→ **DIRECTIONS FOR THIS TASK**: Below are the records; copy each line in them that holds the word "char".
[Opening WORKING DATA section]
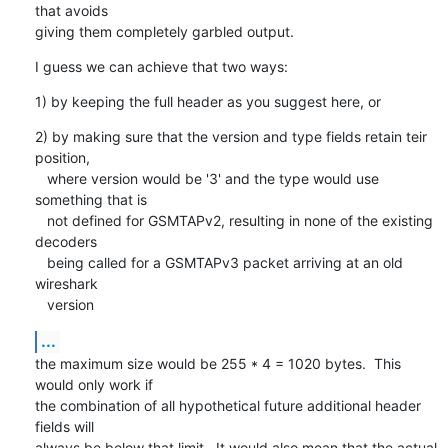
that avoids

giving them completely garbled output.
I guess we can achieve that two ways:
1) by keeping the full header as you suggest here, or
2) by making sure that the version and type fields retain teir 
position,

   where version would be '3' and the type would use 
something that is

   not defined for GSMTAPv2, resulting in none of the existing 
decoders

   being called for a GSMTAPv3 packet arriving at an old 
wireshark

   version
...
the maximum size would be 255 * 4 = 1020 bytes.  This 
would only work if

the combination of all hypothetical future additional header 
fields will

always be below that limit.  It would also mean that the actual 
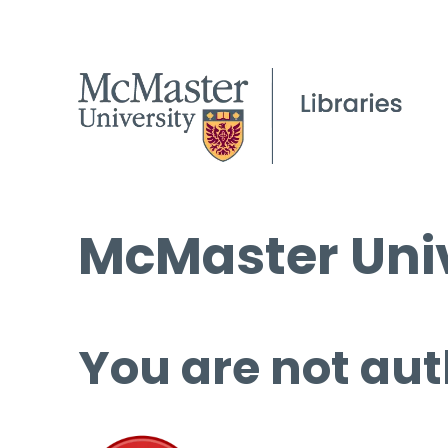
McMaster Univ
You are not aut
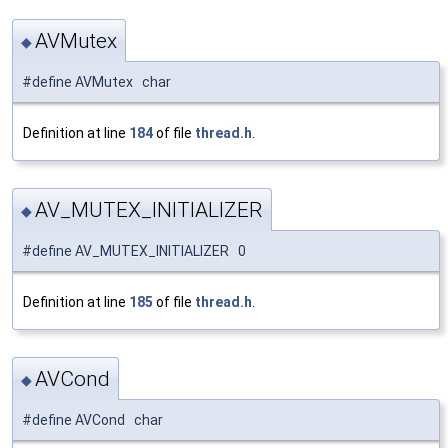
AVMutex
◆
#define AVMutex char
Definition at line
184
of file
thread.h
.
AV_MUTEX_INITIALIZER
◆
#define AV_MUTEX_INITIALIZER 0
Definition at line
185
of file
thread.h
.
AVCond
◆
#define AVCond char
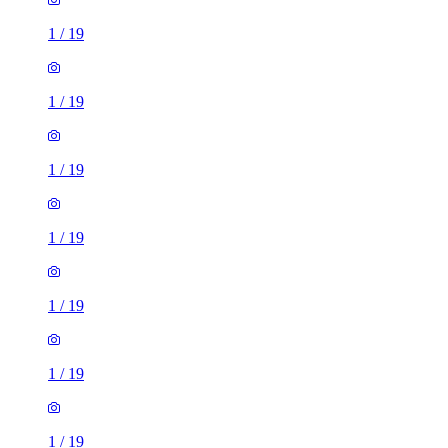
1
/
19
1
/
19
1
/
19
1
/
19
1
/
19
1
/
19
1
/
19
[Closing WORKING DATA section]
→ **SOLUTION**:
#define AVMutex char
#define AVCond char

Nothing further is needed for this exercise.